GUILFORD COUNTY, N.C. (WGHP) — We are looking at gun violence as a health crisis. How can we cure a problem that has taken lives day after day in our community?
Dr. Iulia Vann, the Guilford County Health Department director, spent the last eight months examining the root causes of gun violence.
Like any other disease, she wants to know what’s causing it to spread and how to cure it.
“Compared to other communicable or chronic diseases, gun violence often poses a larger burden on society in terms of potential years of life lost,” Dr. Vann said.
Those shooting victims could have died in homicides, suicides, domestic violence or been unintentional targets.

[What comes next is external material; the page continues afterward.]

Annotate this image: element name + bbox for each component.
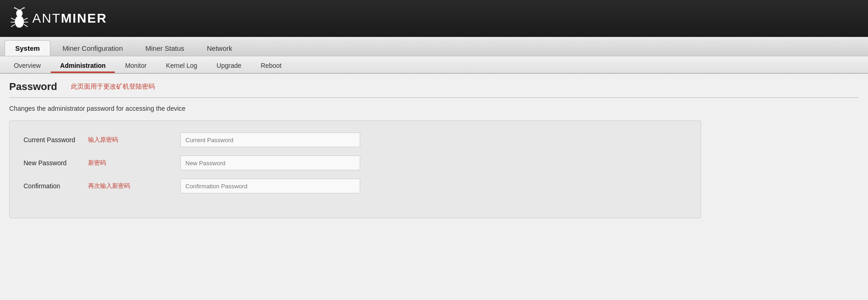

“Collecting and distributing reliable firearm data is essential to combatting gun violence through this public health framework,” Dr. Vann said.
Combatting gun violence is something Ingram Bell, who runs the non-profit Gate City Coalition, has dedicated her life to.
“It’s exciting to have health officials on board,” Bell said.
Bell feels this gives a holistic healing solution to the problem.
“It gives more focus on the person and not just the situation. So instead of…possibly being on the street selling drugs, they could possibly take a CDL class or start barber school or start beauty school,” she said.
Dr. Vann has a human-centered approach to what her team is doing.
She wants to make sure they think about everyone throughout the process.
“We must craft interventions that address risk factors…these interventions should be routinely tested to make sure their effectiveness and they are addressing the situation in an equitable fashion, and they are rigorously evaluated, so they continue to be successful,” Dr. Vann said.
“If you change someone’s norms, change somebody’s behavior, change, somebody’s thoughts, change somebody’s ideas, they can then change somebody else’s mind, change somebody else’s thoughts, give them the help and the resources that they had, and it can spread. If that spreads, the positive spreads then there is a way that we could definitely decrease the numbers that we do have currently,” Bell said.
Dr. Vann has scheduled more than a dozen listening sessions over the last four months with these organizations and people who are extremely dedicated to addressing gun violence.
“Some of the trends that came out of these conversations: community ownership and involvement, mental health services, access to data and trust,” Dr. Vann said.
“That means the community has a better chance to become healed and whole versus being broken and shattered,” Bell said.
Dr. Vann plans to have listening sessions with Guilford County Schools, Juvenile Court and the Guilford County Sheriff’s Office.